Dr. Goldfeld notes that the previous understanding of possible targets for interventions in HIV transcription was limited to other cellular transcription factors such as NF kappa B. "But we were able to show that perfectly intact NF kappa B sites in the HIV LTR could not 'rescue' the virus when NFAT5 sites in the HIV LTR were mutated."
Dr. Ranjbar and her fellow Goldfeld lab member Dr. Luke Jasenosky managed the very difficult task of creating infectious molecular clones of HIV with specific mutations at the NFAT5 site, then compared these to their wild-type HIV counterparts. Dr. Goldfeld further explains the complexity of the work published in PLOS Pathogens. "One hard part was working under containment conditions with the contagious and serious infectious agents, one respiratory and the other bloodborne. The molecular biology here was also quite complex."

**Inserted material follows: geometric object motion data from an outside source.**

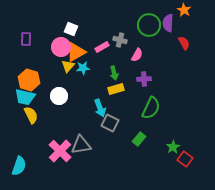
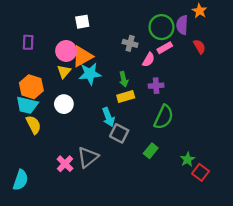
white square: (71, 29) -> (82, 22), moved, turned -32
pink rectangle: (102, 47) -> (165, 48), moved
yellow triangle: (68, 66) -> (64, 72), moved
cyan star: (83, 68) -> (90, 74), size x1.5
gray triangle: (81, 145) -> (88, 157), turned -30
pink cross: (60, 151) -> (65, 164), size x0.7

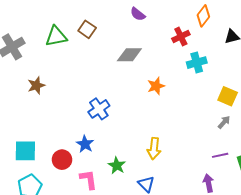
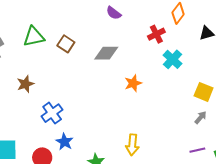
brown square: (87, 29) -> (66, 44), moved
cyan cross: (197, 63) -> (173, 59), turned -30
brown star: (36, 85) -> (25, 84), moved
blue cross: (99, 109) -> (52, 113), moved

These discoveries have provided new directions for the Goldfeld lab in their work with HIV/TB co-infection. Topics already under way or contemplated for the future include relating immunological profiles with survival rates in patients who are co-infected with HIV and TB or HIV alone; gaining a better understanding of extreme inflammatory reactions in response to HIV treatment in TB/HIV co-infected patients; and examining how the chromatin environment and methylation state of surrounding histones affects HIV gene expression and replication. In turn, that research will also be brought to bear on HIV in terms of viral latency and new infection - with TB as a co-factor.
Dr. Goldfeld sums it up: "What's very satisfying is when all the pieces fit together, after you've started with a big question mark about something previously unknown. When we mutated the NFAT5 site, we crippled the virus. When we blocked NFAT5 it crippled the virus. The whole thing as a story just makes beautiful sense."
Ranjbar S, Jasenosky LD, Chow N, Goldfeld AE. Regulation of Mycobacterium tuberculosis-dependent HIV-1 transcription reveals a new role for NFAT5 in the toll-like receptor pathway. PLoS Pathog. 2012;8(4):e1002620. Epub 2012 Apr 5.